Kondo T, Fujimura S
Department of Thoracic Surgery, Institute of Development, Aging and Cancer, Tohoku University, Sendai, Japan.
Nihon Geka Gakkai Zasshi. 1998 May;99(5):303-7.
To date, 162 patients with metastatic pulmonary tumors have undergone surgical treatment in our institute (93 carcinomas, 51 sarcomas, 17 germ cell tumors, 1 melanoma). Of these, 57 and 105 had solitary and multiple lesions, respectively, at their first surgery. Five of 57 patients developed additional lesions later. The incidence of multiple pulmonary metastases was higher in sarcoma than in cancer patients, and the prognosis after surgical treatment was found to be significantly better in cancer than in sarcoma for patients with multiple lesions. However, no significant difference was observed between the survival of those with solitary and multiple lesions. The number of lesions found at surgery was greater than that calculated based on preoperative chest CT scans, and the discrepancy was greater when lesions exceeded 10 in number. However, the increase in the number of metastatic lesions found did not affect the surgical results. There was also no statistical difference in survival between patients with bilateral and unilateral lesions. In contrast, those who underwent complete had a significantly better prognosis than those who underwent incomplete resection at surgery.
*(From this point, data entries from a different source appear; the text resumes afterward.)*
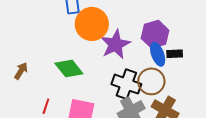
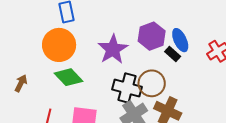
orange circle: (92, 24) -> (59, 45), moved
blue ellipse: (158, 54) -> (180, 40), moved
black rectangle: (175, 54) -> (173, 54), turned 49

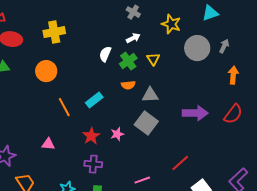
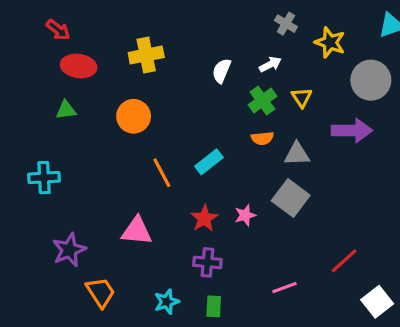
gray cross: (133, 12) -> (286, 24), moved
white semicircle: (105, 54) -> (222, 71), moved
purple arrow: (195, 113) -> (352, 130), moved
pink triangle: (48, 144) -> (137, 231), size x1.5

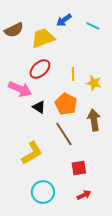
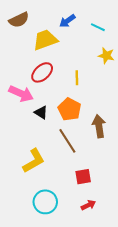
brown semicircle: (14, 30) -> (19, 20), moved
yellow star: (94, 83) -> (106, 56), moved

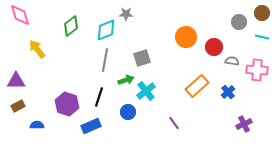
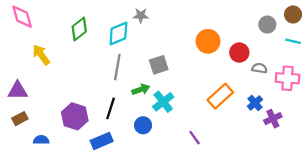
purple cross: (244, 124) -> (273, 119), moved

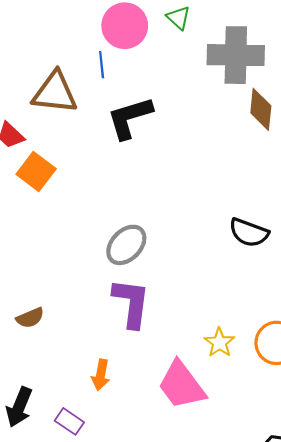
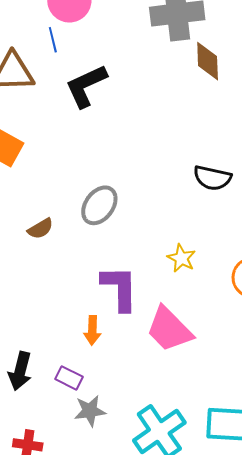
purple L-shape: (131, 303) -> (120, 288), moved
brown semicircle: (30, 318) -> (40, 229), moved
yellow star: (219, 343) -> (181, 258), moved

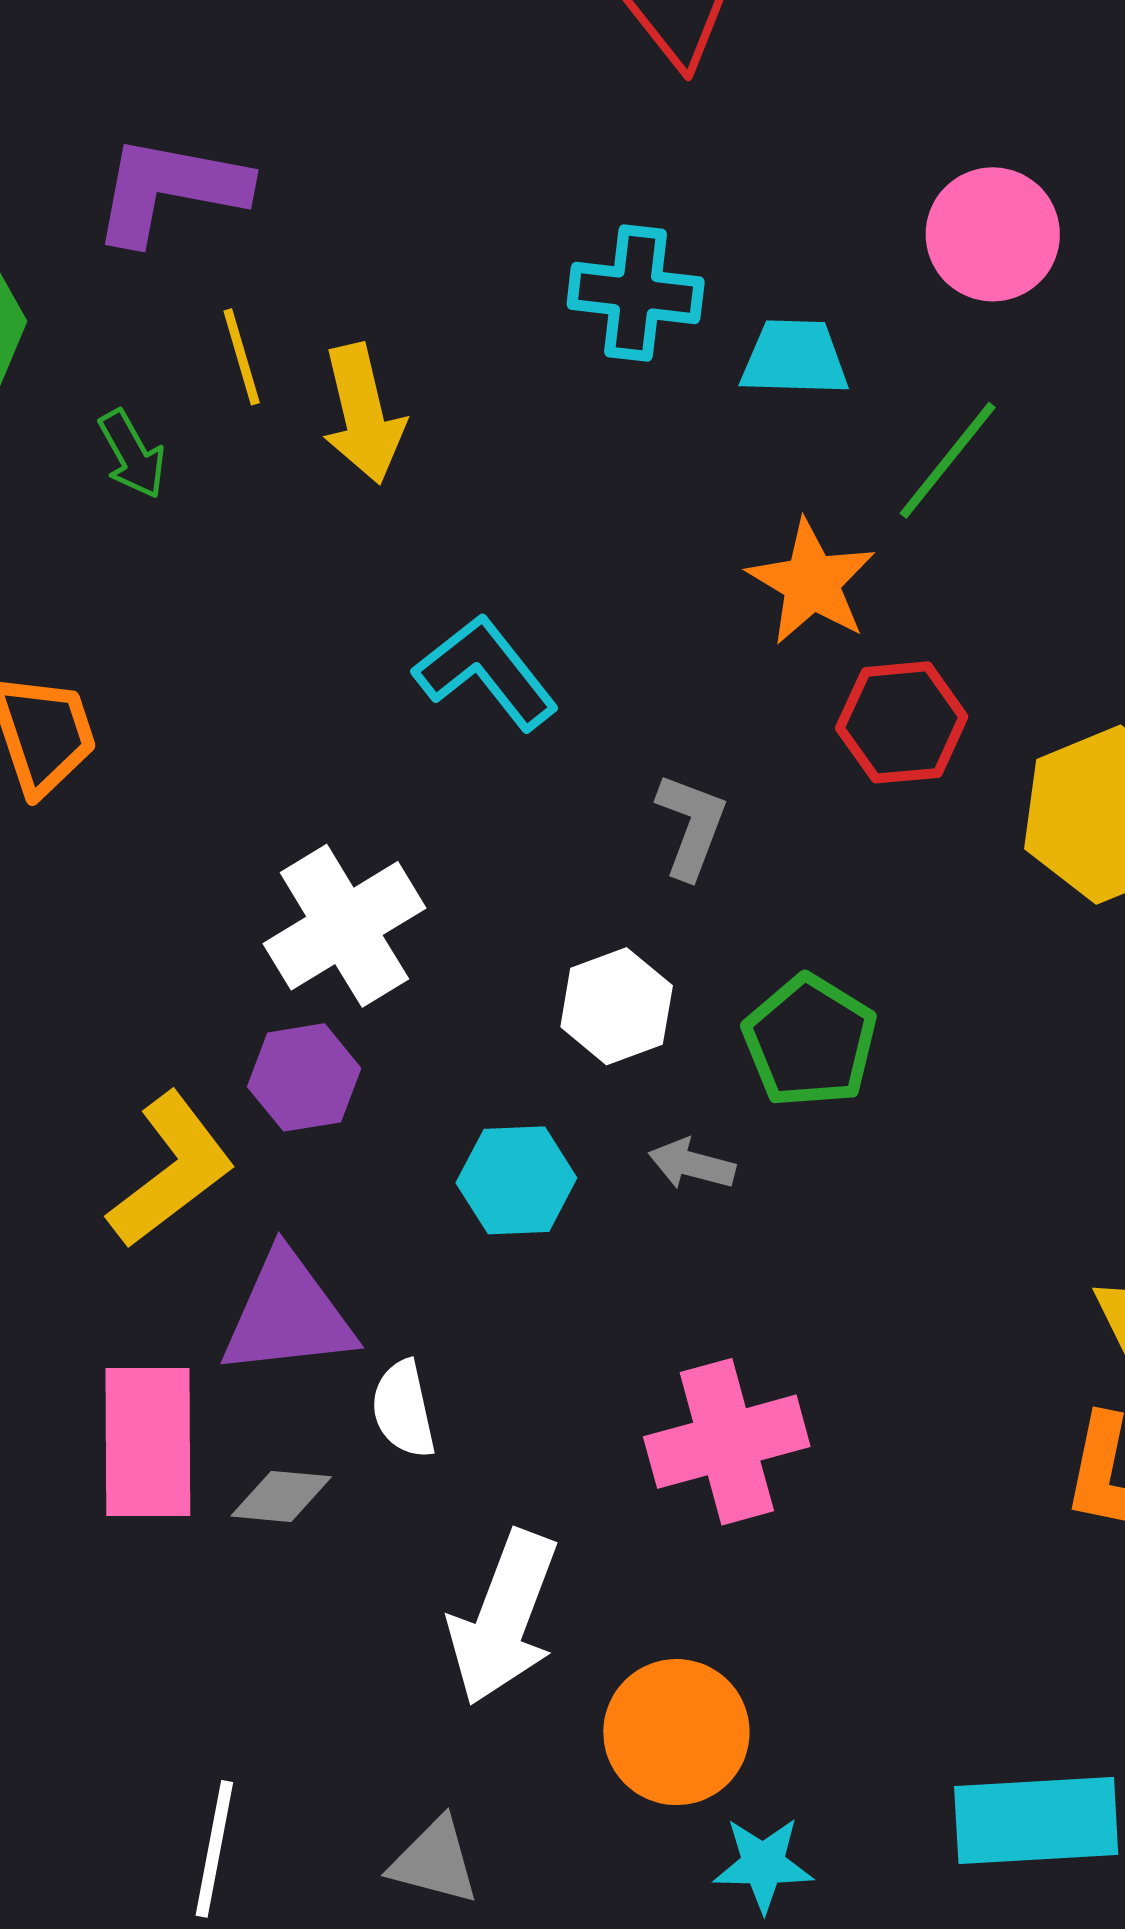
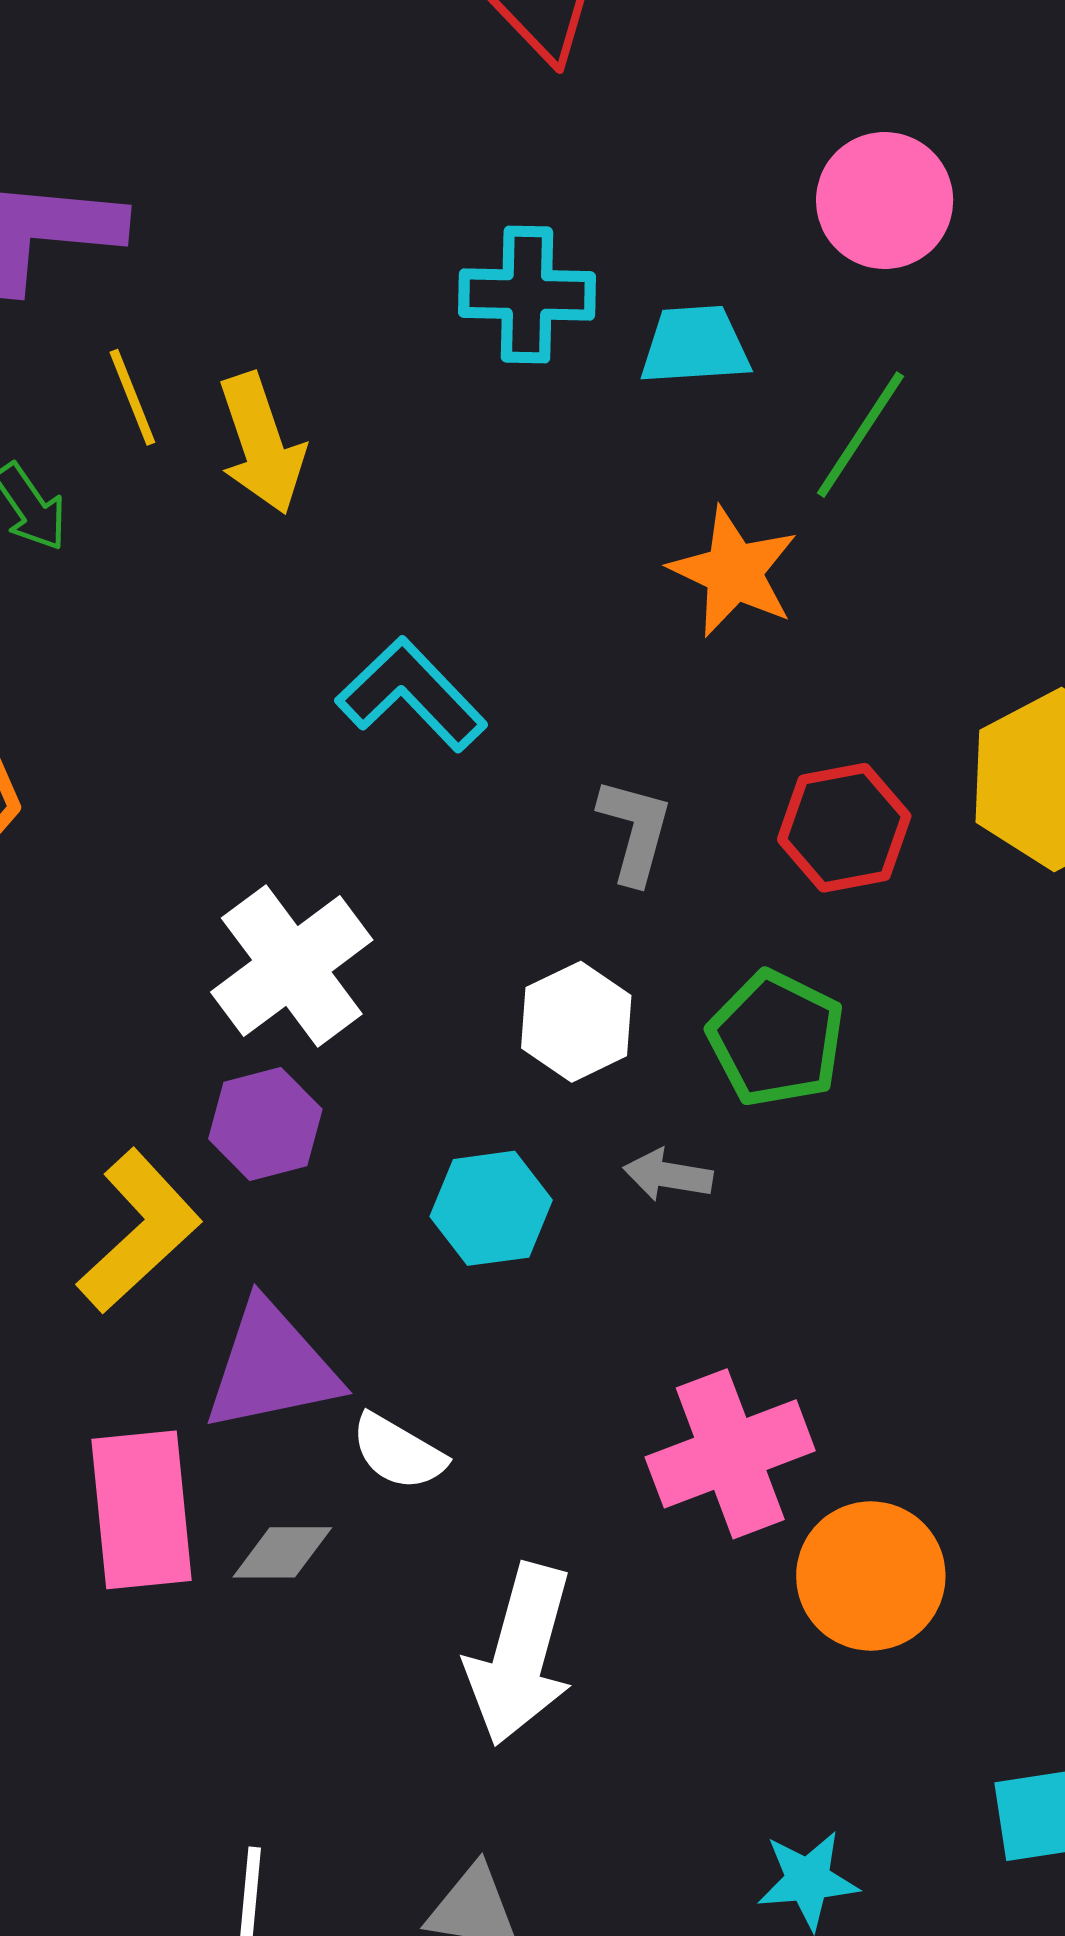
red hexagon: (902, 722) -> (844, 828), moved
white semicircle: (403, 1409) -> (398, 1452), turned -42
orange circle: (676, 1732) -> (871, 1576), moved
迄今为止,我院共有162例转移性肺肿瘤患者接受了手术治疗(93例为癌,51例为肉瘤,17例为生殖细胞肿瘤,1例为黑色素瘤)。其中,首次手术时分别有57例和105例为单发和多发肿瘤。57例单发肿瘤患者中有5例后来出现了新的肿瘤。肉瘤患者发生多发性肺转移的发生率高于癌症患者,对于多发肿瘤患者,手术治疗后癌症患者的预后明显好于肉瘤患者。然而,单发和多发肿瘤患者的生存率之间未观察到显著差异。手术中发现的肿瘤数量多于术前胸部CT扫描计算出的数量,当肿瘤数量超过10个时,差异更大。然而,发现的转移瘤数量增加并未影响手术结果。双侧和单侧肿瘤患者的生存率也无统计学差异。相比之下,手术切除完整的患者预后明显好于手术切除不完整的患者。